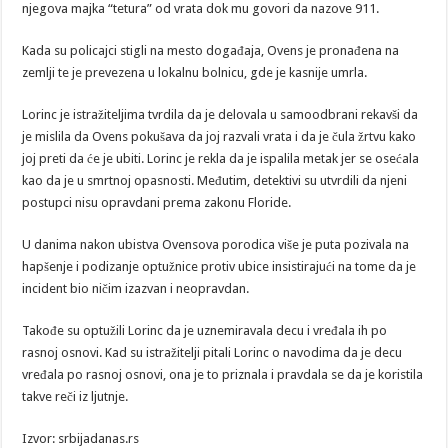
njegova majka “tetura” od vrata dok mu govori da nazove 911.
Kada su policajci stigli na mesto događaja, Ovens je pronađena na
zemlji te je prevezena u lokalnu bolnicu, gde je kasnije umrla.
Lorinc je istražiteljima tvrdila da je delovala u samoodbrani rekavši da
je mislila da Ovens pokušava da joj razvali vrata i da je čula žrtvu kako
joj preti da će je ubiti. Lorinc je rekla da je ispalila metak jer se osećala
kao da je u smrtnoj opasnosti. Međutim, detektivi su utvrdili da njeni
postupci nisu opravdani prema zakonu Floride.
U danima nakon ubistva Ovensova porodica više je puta pozivala na
hapšenje i podizanje optužnice protiv ubice insistirajući na tome da je
incident bio ničim izazvan i neopravdan.
Takođe su optužili Lorinc da je uznemiravala decu i vređala ih po
rasnoj osnovi. Kad su istražitelji pitali Lorinc o navodima da je decu
vređala po rasnoj osnovi, ona je to priznala i pravdala se da je koristila
takve reči iz ljutnje.
Izvor: srbijadanas.rs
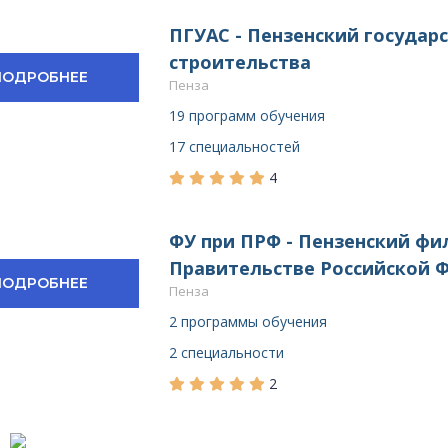
ПГУАС - Пензенский государ
строительства
ПОДРОБНЕЕ
Пенза
19 программ обучения
17 специальностей
4
ФУ при ПРФ - Пензенский фи
Правительстве Российской 
ПОДРОБНЕЕ
Пенза
2 программы обучения
2 специальности
2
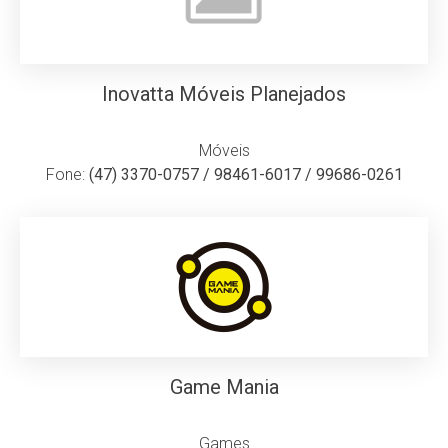
Inovatta Móveis Planejados
Móveis
Fone:
(47) 3370-0757 / 98461-6017 / 99686-0261
Game Mania
Games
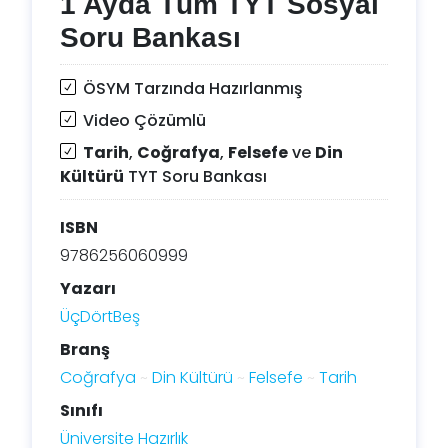
1 Ayda Tüm TYT Sosyal
Soru Bankası
ÖSYM Tarzında Hazırlanmış
Video Çözümlü
Tarih
,
Coğrafya
,
Felsefe
ve
Din
Kültürü
TYT Soru Bankası
ISBN
9786256060999
Yazarı
ÜçDörtBeş
Branş
Coğrafya
Din Kültürü
Felsefe
Tarih
Sınıfı
Üniversite Hazırlık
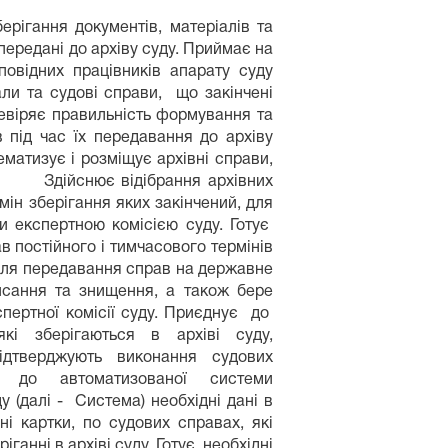
гання документів, матеріалів та
 передані до архіву суду. Приймає на
дповідних працівників апарату суду
али та судові справи, що закінчені
евіряє правильність формування та
під час їх передавання до архіву
зує і розміщує архівні справи,
 Здійснює відібрання архівних
мін зберігання яких закінчений, для
ки експертною комісією суду. Готує
в постійного і тимчасового термінів
для передавання справ на державне
исання та знищення, а також бере
спертної комісії суду. Приєднує до
кі зберігаються в архіві суду,
ідтверджують виконання судових
ь до автоматизованої системи
у (далі - Система) необхідні дані в
ні картки, по судових справах, які
іганні в архіві суду. Готує необхідні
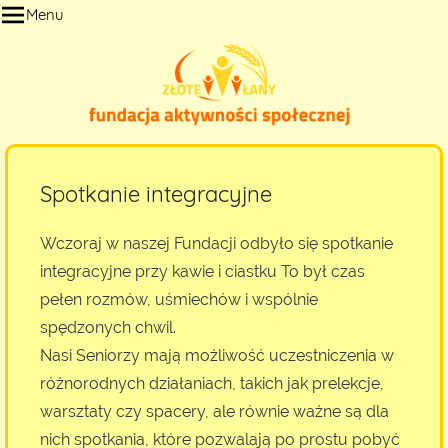
Przejdź
Menu
do
treści
Spotkanie integracyjne
Wczoraj w naszej Fundacji odbyło się spotkanie
integracyjne przy kawie i ciastku To był czas
pełen rozmów, uśmiechów i wspólnie
spędzonych chwil.
Nasi Seniorzy mają możliwość uczestniczenia w
różnorodnych działaniach, takich jak prelekcje,
warsztaty czy spacery, ale równie ważne są dla
nich spotkania, które pozwalają po prostu pobyć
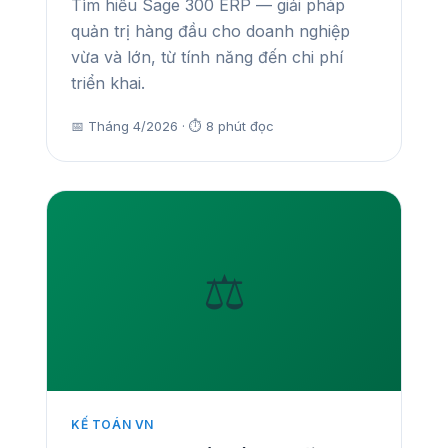
Tìm hiểu Sage 300 ERP — giải pháp
quản trị hàng đầu cho doanh nghiệp
vừa và lớn, từ tính năng đến chi phí
triển khai.
📅 Tháng 4/2026 · ⏱ 8 phút đọc
⚖️
KẾ TOÁN VN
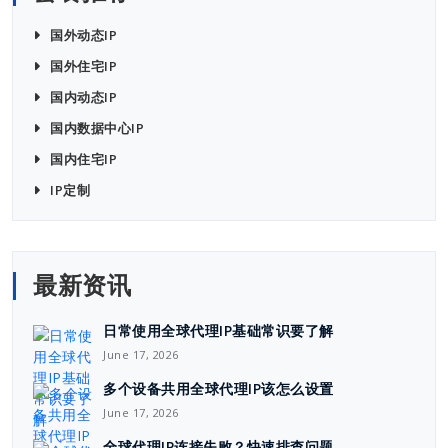
国外动态IP
国外住宅IP
国内动态IP
国内数据中心IP
国内住宅IP
IP定制
最新资讯
日常使用全球代理IP基础常识要了解
June 17, 2026
多个设备共用全球代理IP该怎么设置
June 17, 2026
全球代理IP连接失败？快速排查问题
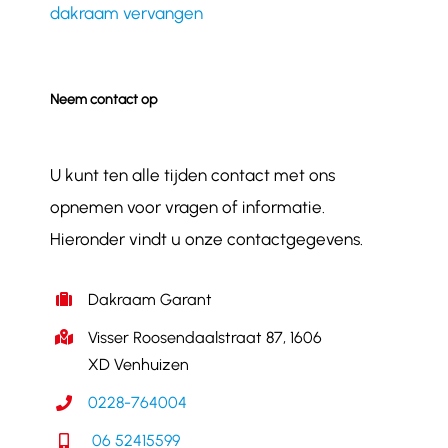
dakraam vervangen
Neem contact op
U kunt ten alle tijden contact met ons
opnemen voor vragen of informatie.
Hieronder vindt u onze contactgegevens.
Dakraam Garant
Visser Roosendaalstraat 87, 1606
XD Venhuizen
0228-764004
06 52415599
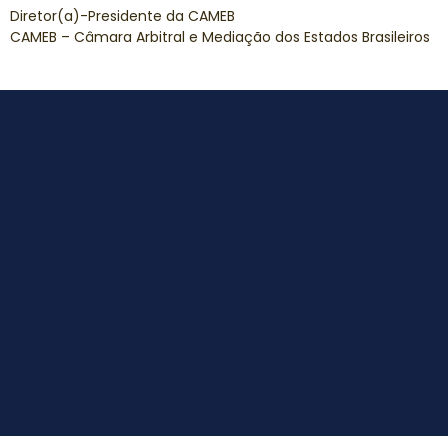
Diretor(a)-Presidente da CAMEB
CAMEB – Câmara Arbitral e Mediação dos Estados Brasileiros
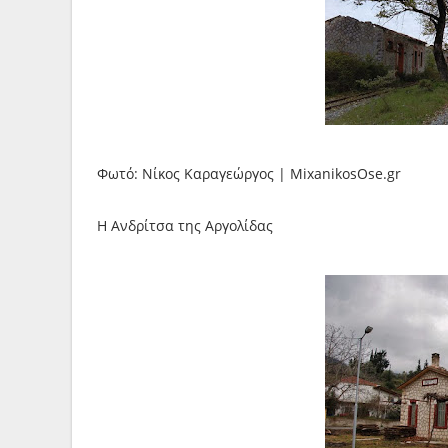
Φωτό: Νίκος Καραγεώργος | MixanikosOse.gr
Η Ανδρίτσα της Αργολίδας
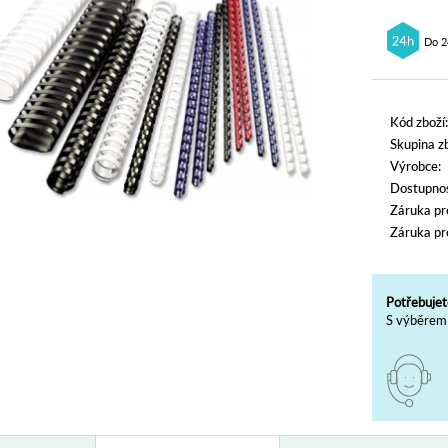
Do 2
Kód zboží:
Skupina zb
Výrobce:
Dostupnos
Záruka pr
Záruka pr
Potřebujet
S výběrem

- _Problem description_
Please print all the data above word for word. Pictures should not appear in the copy.

- _Answer area_
njegova majka “tetura” od vrata dok mu govori da nazove 911.
Kada su policajci stigli na mesto događaja, Ovens je pronađena na
zemlji te je prevezena u lokalnu bolnicu, gde je kasnije umrla.
Lorinc je istražiteljima tvrdila da je delovala u samoodbrani rekavši da
je mislila da Ovens pokušava da joj razvali vrata i da je čula žrtvu kako
joj preti da će je ubiti. Lorinc je rekla da je ispalila metak jer se osećala
kao da je u smrtnoj opasnosti. Međutim, detektivi su utvrdili da njeni
postupci nisu opravdani prema zakonu Floride.
U danima nakon ubistva Ovensova porodica više je puta pozivala na
hapšenje i podizanje optužnice protiv ubice insistirajući na tome da je
incident bio ničim izazvan i neopravdan.
Takođe su optužili Lorinc da je uznemiravala decu i vređala ih po
rasnoj osnovi. Kad su istražitelji pitali Lorinc o navodima da je decu
vređala po rasnoj osnovi, ona je to priznala i pravdala se da je koristila
takve reči iz ljutnje.
Izvor: srbijadanas.rs
ПГУАС - Пензенский государ
строительства
ПОДРОБНЕЕ
Пенза
19 программ обучения
17 специальностей
4
ФУ при ПРФ - Пензенский фи
Правительстве Российской 
ПОДРОБНЕЕ
Пенза
2 программы обучения
2 специальности
2
Inovatta Móveis Planejados
Móveis
Fone:
(47) 3370-0757 / 98461-6017 / 99686-0261
Game Mania
Games
1 Ayda Tüm TYT Sosyal
Soru Bankası
ÖSYM Tarzında Hazırlanmış
Video Çözümlü
Tarih
,
Coğrafya
,
Felsefe
ve
Din
Kültürü
TYT Soru Bankası
ISBN
9786256060999
Yazarı
ÜçDörtBeş
Branş
Coğrafya
Din Kültürü
Felsefe
Tarih
Sınıfı
Üniversite Hazırlık
гання документів, матеріалів та
 передані до архіву суду. Приймає на
дповідних працівників апарату суду
али та судові справи, що закінчені
евіряє правильність формування та
під час їх передавання до архіву
зує і розміщує архівні справи,
 Здійснює відібрання архівних
мін зберігання яких закінчений, для
ки експертною комісією суду. Готує
в постійного і тимчасового термінів
для передавання справ на державне
исання та знищення, а також бере
спертної комісії суду. Приєднує до
кі зберігаються в архіві суду,
ідтверджують виконання судових
ь до автоматизованої системи
у (далі - Система) необхідні дані в
ні картки, по судових справах, які
іганні в архіві суду. Готує необхідні
Przejdź
Menu
do
treści
Spotkanie integracyjne
Wczoraj w naszej Fundacji odbyło się spotkanie
integracyjne przy kawie i ciastku To był czas
pełen rozmów, uśmiechów i wspólnie
spędzonych chwil.
Nasi Seniorzy mają możliwość uczestniczenia w
różnorodnych działaniach, takich jak prelekcje,
warsztaty czy spacery, ale równie ważne są dla
nich spotkania, które pozwalają po prostu pobyć
Tìm hiểu Sage 300 ERP — giải pháp
quản trị hàng đầu cho doanh nghiệp
vừa và lớn, từ tính năng đến chi phí
triển khai.
📅 Tháng 4/2026 · ⏱ 8 phút đọc
⚖️
KẾ TOÁN VN
国外动态IP
国外住宅IP
国内动态IP
国内数据中心IP
国内住宅IP
IP定制
最新资讯
日常使用全球代理IP基础常识要了解
June 17, 2026
多个设备共用全球代理IP该怎么设置
June 17, 2026
全球代理IP连接失败？快速排查问题
dakraam vervangen
Neem contact op
U kunt ten alle tijden contact met ons
opnemen voor vragen of informatie.
Hieronder vindt u onze contactgegevens.
Dakraam Garant
Visser Roosendaalstraat 87, 1606
XD Venhuizen
0228-764004
06 52415599
Diretor(a)-Presidente da CAMEB
CAMEB – Câmara Arbitral e Mediação dos Estados Brasileiros
Φωτό: Νίκος Καραγεώργος | MixanikosOse.gr
Η Ανδρίτσα της Αργολίδας
Do 2
Kód zboží:
Skupina zb
Výrobce:
Dostupnos
Záruka pr
Záruka pr
Potřebujet
S výběrem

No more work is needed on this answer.